We had fun during that trip – I remember driving all over the place singing:
en un auto feo, ti ti ti
pero no me importa, ti ti ti
porque llevo torta, ti ti ti
Por el tunel pasaré
la bocina tocaré…
The song goes on, I’m not sure of the lyrics anymore. I thought it was a song by Palito Ortega, but looking it up I see it was a song by Pipo Pescador sang by Gaby, Fofó y Miliki – los payasos de la tele. I loved the payasos when I was a little kid. They were a troupe of Spanish “clows”, one of them, Gaby I think, dressed in formal wear – the other ones wore long t-shirts and clown noses. They had tons of songs which I memorized as a child – they were also often sang at birthday parties. One of them said “my beard has three hairs, three hairs has my beard, and if it didn’t have three hairs, it wouldn’t be my beard”. Then you’d repeat it skipping a word, later two, and so on until there was only one word left. They had many other songs that I loved as well – including a birthday song, la gallina turuleca and hola don pepito. There are some videos of the program in YouTube. I wonder what happened to them (when I finish this, I’ll go read the wikipedia entry). I remember the name Pipo Pescador, and I have a faint image of someone with bagpipes, but I really don’t remember him at all.
We drove through many tunnels in the mountains of Mendoza – aka the Andes. We also drove across small streams of water that suddenly became rivers. At one point, I even got to steer the car sitting on my father’s lap. I felt so grown up.
We also bathed in mountain streams. In one, my brother and I scared each other with branches, saying that they were snakes. Perhaps we scared my mother. One of the branches, or snakes, was green.
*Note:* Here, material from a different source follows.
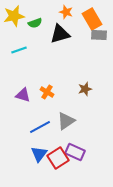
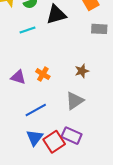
gray rectangle: (99, 35) -> (99, 29), moved
cyan line: (19, 50) -> (27, 30), moved
gray triangle: (66, 121) -> (75, 101), moved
One day, we went to San Juan, a neighboring province, known as well for its wine, and for being the home province of Domingo Faustino Sarmiento, a writer and politician who became the symbol of “teachers” in Argentina – reportedly for promoting education and teaching in Argentina. The day of his death is celebrated as “teacher’s day”. I still remember all the words to the Anthem to Sarmiento. He came from a poor family, I think his father died when he was young and his mother supported him by knitting in a huge loom under the fig tree (this is something all Argentinian little children learn in school – which supports my point that most time spent in school is wasted learning useless facts). In San Juan, we visited his house, saw the loom (which was probably not hers) and sat under the tree. In later years I’d be embarrassed of the picture showing me without my t-shirt.
I think it was when we returned from this trip that we found out about Fernando’s illness, his supposed hepatitis which would too soon be diagnosed as leukemia.